For instance, during the real estate boom of the early 2000s, amenities like free continental breakfast and in-house pet spas were not uncommon; even in more modestly appointed condos, pools and gyms are often part of the package marketed to buyers. In a post-recession economy, however, some HOAs are asking themselves whether or not the popularity of deluxe amenities justifies their expense. After all, some buildings are faced with amenities that are costing money but not getting frequent use. Scaling back—or even eliminating some services or amenities—can save money, no doubt, but it's a tricky process…one that may have legal ramifications, too.
From Boom to Bust
Once upon a time—and not very long ago—condos did not offer amenities, unless those include elevators, functional heat, and opening windows. When, say, Al Capone was shopping for a new place to call home, living spaces were fairly basic. Though, with each successive economic boom, buildings offered a little more in the way of amenities. After the go-go ‘80s and the subsequent dot-com explosion, amenities became a way for smart developers to make their building more special…then every building had to have a weight room, pool, and staff masseuse. With the collapse of Lehman Brothers in 2008 and the ensuing economic recession, however, the pendulum began to swing in the other direction, and HOAs began to ask if all these bells and whistles were really necessary—because they certainly aren’t free.

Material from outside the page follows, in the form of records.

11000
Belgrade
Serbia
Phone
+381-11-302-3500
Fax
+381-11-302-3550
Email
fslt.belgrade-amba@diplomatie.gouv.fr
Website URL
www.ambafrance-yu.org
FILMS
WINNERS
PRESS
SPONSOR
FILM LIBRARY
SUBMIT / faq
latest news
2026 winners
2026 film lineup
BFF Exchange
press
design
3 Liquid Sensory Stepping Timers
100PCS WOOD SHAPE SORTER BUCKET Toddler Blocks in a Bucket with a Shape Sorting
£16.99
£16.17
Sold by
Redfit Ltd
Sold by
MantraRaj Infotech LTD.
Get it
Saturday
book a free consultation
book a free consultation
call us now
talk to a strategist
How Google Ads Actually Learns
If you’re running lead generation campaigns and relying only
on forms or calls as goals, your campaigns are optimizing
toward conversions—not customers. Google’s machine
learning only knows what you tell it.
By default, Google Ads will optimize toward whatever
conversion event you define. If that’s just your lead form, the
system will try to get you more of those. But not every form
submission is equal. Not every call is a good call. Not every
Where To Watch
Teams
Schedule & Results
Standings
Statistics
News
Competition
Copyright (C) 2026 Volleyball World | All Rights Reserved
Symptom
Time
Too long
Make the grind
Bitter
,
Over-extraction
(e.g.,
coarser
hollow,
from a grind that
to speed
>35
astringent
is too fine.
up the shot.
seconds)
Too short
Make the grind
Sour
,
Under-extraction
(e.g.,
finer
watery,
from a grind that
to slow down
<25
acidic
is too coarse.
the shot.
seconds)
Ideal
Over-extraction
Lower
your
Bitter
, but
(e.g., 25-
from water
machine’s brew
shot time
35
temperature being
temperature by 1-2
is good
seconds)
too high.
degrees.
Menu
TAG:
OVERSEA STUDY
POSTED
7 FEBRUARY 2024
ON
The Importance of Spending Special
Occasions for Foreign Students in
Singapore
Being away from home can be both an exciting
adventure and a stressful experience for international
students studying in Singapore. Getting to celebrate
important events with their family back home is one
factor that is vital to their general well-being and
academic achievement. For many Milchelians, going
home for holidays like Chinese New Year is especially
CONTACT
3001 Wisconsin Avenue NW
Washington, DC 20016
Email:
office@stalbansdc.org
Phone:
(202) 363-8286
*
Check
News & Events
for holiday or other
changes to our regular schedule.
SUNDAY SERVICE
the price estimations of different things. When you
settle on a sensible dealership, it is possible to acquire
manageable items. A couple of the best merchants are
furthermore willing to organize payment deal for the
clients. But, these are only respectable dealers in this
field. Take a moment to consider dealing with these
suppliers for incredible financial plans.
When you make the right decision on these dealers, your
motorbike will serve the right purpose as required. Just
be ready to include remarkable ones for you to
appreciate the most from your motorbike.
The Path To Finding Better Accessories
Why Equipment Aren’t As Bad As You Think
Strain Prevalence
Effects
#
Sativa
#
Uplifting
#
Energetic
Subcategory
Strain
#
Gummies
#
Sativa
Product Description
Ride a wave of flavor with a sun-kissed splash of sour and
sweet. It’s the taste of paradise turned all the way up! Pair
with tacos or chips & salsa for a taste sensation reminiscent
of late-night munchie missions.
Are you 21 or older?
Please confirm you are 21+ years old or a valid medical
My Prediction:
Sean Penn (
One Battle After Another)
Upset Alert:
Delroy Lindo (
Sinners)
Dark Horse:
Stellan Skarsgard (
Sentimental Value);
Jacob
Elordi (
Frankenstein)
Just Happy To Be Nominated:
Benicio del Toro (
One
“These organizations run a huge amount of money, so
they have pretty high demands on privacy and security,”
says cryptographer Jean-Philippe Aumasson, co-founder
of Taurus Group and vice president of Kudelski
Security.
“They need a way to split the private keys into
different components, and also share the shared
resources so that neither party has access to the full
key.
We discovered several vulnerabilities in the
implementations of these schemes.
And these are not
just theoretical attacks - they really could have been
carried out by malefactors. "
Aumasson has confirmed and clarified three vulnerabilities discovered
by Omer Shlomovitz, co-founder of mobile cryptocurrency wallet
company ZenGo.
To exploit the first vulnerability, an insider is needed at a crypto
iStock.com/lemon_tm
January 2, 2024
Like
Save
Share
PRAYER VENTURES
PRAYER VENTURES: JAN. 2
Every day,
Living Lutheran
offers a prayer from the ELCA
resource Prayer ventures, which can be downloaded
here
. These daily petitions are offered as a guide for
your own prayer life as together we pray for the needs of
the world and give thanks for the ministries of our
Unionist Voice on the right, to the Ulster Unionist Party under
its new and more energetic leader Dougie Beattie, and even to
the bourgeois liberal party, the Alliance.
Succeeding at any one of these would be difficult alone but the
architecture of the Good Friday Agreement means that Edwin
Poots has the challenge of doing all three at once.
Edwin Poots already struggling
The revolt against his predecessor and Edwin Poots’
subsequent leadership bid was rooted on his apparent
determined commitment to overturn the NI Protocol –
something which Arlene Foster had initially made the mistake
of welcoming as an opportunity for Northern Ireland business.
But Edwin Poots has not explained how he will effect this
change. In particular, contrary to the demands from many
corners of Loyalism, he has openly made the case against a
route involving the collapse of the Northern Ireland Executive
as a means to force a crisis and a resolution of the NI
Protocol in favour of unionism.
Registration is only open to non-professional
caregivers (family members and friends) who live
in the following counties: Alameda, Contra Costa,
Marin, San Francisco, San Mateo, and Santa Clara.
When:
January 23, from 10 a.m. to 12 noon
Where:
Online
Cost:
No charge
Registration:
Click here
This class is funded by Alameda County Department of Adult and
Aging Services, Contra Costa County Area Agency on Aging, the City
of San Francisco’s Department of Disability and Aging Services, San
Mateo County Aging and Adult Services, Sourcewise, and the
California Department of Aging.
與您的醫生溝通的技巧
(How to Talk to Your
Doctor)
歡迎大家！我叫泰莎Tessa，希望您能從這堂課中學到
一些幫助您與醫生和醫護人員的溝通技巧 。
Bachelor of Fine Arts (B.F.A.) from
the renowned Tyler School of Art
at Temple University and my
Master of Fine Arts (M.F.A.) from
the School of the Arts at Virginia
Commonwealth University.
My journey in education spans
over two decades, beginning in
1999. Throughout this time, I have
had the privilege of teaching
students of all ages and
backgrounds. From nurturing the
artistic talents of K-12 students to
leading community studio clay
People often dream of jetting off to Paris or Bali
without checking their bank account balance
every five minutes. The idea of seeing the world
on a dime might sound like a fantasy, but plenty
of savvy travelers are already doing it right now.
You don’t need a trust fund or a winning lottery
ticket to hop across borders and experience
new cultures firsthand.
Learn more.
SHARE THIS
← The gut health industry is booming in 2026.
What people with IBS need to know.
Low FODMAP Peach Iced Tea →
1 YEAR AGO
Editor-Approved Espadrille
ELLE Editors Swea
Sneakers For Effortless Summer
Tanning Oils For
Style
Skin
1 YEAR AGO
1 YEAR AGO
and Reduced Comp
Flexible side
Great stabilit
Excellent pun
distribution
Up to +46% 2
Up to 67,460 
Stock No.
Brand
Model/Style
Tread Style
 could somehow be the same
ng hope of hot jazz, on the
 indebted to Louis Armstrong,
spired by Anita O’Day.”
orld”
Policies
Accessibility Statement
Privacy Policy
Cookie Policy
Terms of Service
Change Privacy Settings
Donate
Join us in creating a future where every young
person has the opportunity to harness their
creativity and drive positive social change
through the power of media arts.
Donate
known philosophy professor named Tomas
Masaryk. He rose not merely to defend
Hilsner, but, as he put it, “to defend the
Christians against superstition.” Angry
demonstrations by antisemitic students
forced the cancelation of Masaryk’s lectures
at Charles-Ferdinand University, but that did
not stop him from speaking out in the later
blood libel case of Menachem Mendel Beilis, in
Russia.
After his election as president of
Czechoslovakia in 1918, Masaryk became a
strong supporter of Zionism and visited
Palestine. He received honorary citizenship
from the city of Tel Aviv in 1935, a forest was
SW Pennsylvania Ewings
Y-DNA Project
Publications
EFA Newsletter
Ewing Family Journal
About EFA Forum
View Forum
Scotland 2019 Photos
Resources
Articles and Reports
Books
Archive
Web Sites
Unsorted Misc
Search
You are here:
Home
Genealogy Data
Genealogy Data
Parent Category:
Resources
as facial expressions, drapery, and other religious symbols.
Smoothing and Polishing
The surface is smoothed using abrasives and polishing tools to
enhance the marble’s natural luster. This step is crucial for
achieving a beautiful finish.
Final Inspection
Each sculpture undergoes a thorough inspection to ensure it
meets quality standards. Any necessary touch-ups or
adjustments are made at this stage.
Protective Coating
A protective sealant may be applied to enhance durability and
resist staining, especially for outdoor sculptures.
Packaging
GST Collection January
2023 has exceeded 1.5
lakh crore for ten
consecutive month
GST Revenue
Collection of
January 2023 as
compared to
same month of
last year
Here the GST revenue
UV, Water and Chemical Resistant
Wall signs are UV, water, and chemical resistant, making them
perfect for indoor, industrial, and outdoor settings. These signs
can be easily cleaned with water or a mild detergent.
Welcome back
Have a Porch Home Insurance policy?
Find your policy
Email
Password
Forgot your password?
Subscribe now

“Developers, generally, put in play all these wonderful little amenities, and while the developer is there, they’re kind of offsetting the cost of those things, because they don’t want to sacrifice sales velocity,” says Kim Merrigan, CMCA, AMS, PCAM, and president of McGill Management, based in Arlington Heights. “Then, a board of directors comes along and takes over that community association, and they see all these amenities that really aren’t being funded properly, and they have to increase assessments to do that.”
Politically, federal entitlement programs are difficult to take away once people become accustomed to them…even one they don’t use much. The tennis court may just sit there gathering dust, but to convert it into something more usable, like a parking lot? You might as well amputate a limb. “They’re feel-good things,” Merrigan says. “Once they’re sold on them and once they get used to them, it’s really hard to remove them from the mix.” Not impossible, though…especially with certain types of amenities.